Saturday, August 20, 2005

Argumentative Conscience

“Miracles do not happen in contradiction to nature, but only in contradiction to that which is known to us in nature”–St. Augustine

Similarly, Successful people do not have anything in contradiction, to what every human being is blessed with, but to the extent that they make the most purposeful use of what is given.

Every action of ours is influenced by 2 faculties – our thoughts & our feelings. What abridges these 2 faculties is the ‘argumentative conscience’. It is this conscience that determines the course of our action and, in effect, its rationality. This whole process is made complex by what we call as ‘emotion’ and terminated by leaving everything upon ‘fate.’ On fate, this quote by Thomas Jefferson seems most appropriate to me

“The more hard work I do, the more lucky I get.”

I shall try to simplify this complexity by rationalizing the causes and effects of the same.

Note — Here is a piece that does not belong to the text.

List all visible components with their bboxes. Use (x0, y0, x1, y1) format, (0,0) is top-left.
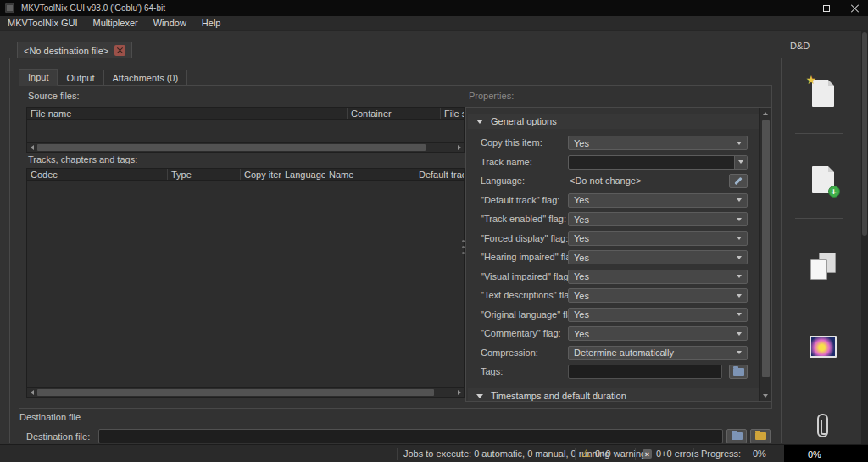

“Heart has its reasons, that reasons don’t understand” – Pascal.

This quote by Pascal, I feel, highlights the most vicious and most common cause of this complexity (i.e.) when what we feel is in contradiction to what we think.
Example: People know they should not smoke; yet they smoke.

What causes this disparity between our feelings and thoughts is the domination of our ‘emotion’ over our ‘intelligence.’ Just as an argument won by force is ‘fallible,’ emotion taking over intelligence is ‘irrational.’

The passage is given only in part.